The connection between the students and the elders also provided opportunities to discuss many topics. Many of the elders were interested in researching family histories and genealogies and reminisced about stories of the past. Web searches for hobbies also evoked stories of their former pastime activities. In conjunction with the educational experience gained by both parties involved, a social bond was created that will hopefully gain strength as more Project Management classes continue to serve the elder communities.
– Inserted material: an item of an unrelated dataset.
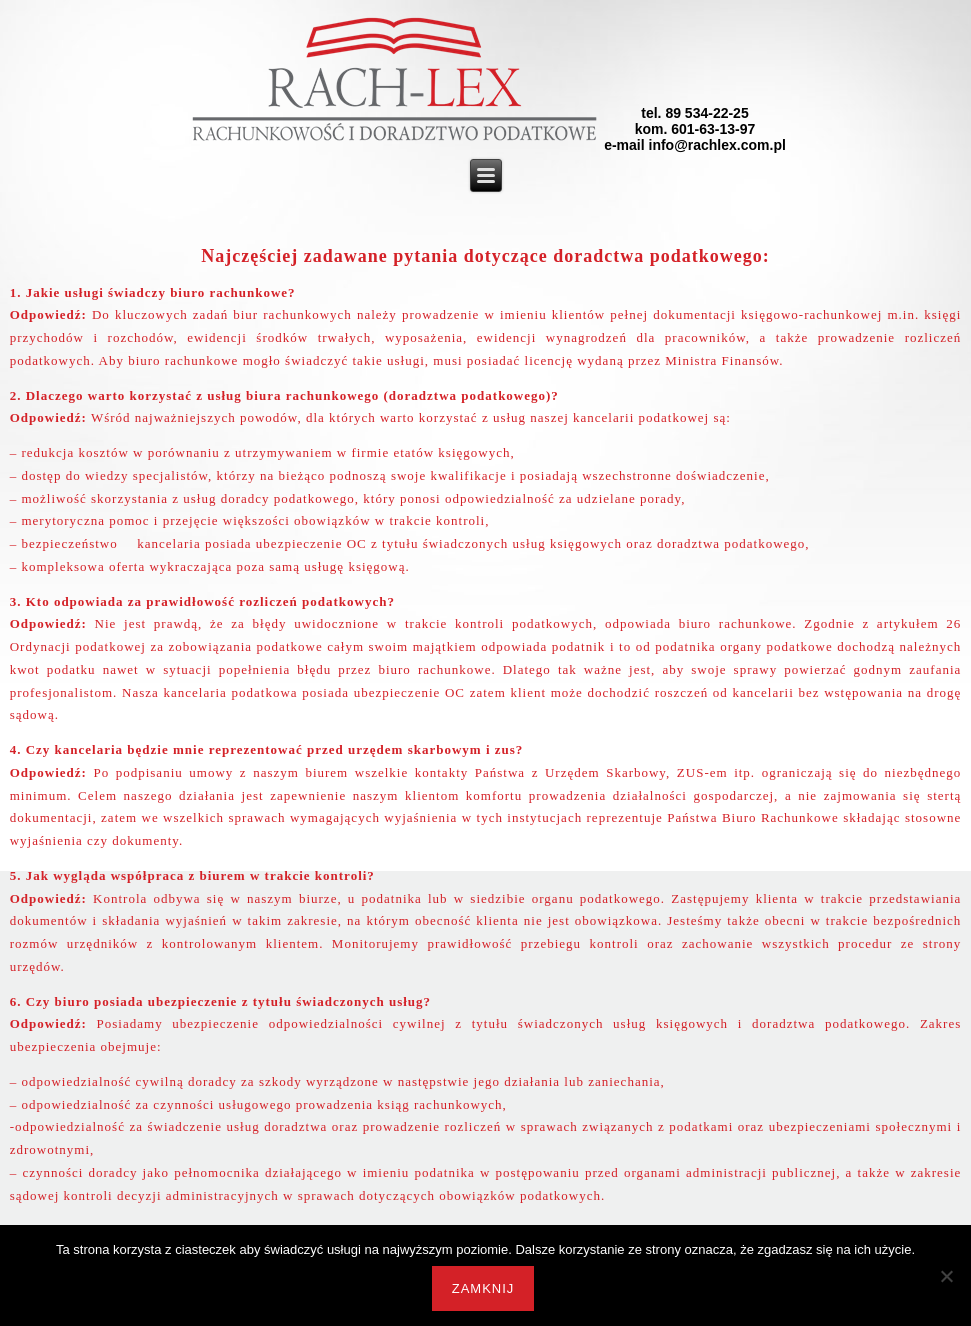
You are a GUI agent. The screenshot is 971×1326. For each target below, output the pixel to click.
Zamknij (483, 1288)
Future Project Management courses may be designed to research and apply for grants to provide the Elderly Housing Center with permanent computers to be used at the convenience of the patrons. Future courses may also create a more in-depth survey to inquire about other services needed. Whatever the future may hold for this course and the elder community, the course will be conducted with the greatest amount of respect to the community. The projects are designed to be aligned with the overall plan of study in the Tribal Services Program and are reviewed, approved, and supported by CMN administration. Community service is vital to the growth and development of CMN as an institution committed to molding future tribal leaders.
The College of the Muscogee Nation appreciates the Elderly Nutrition Center patrons, Elderly Housing manager, and Project Management students and faculty for all working together to contribute to the education of Muscogee people.
Monte Randall (Muscogee) is from Talladega Tribal Town and is a member of the Deer Clan. He is the dean of Student Affairs at the College of the Muscogee Nation.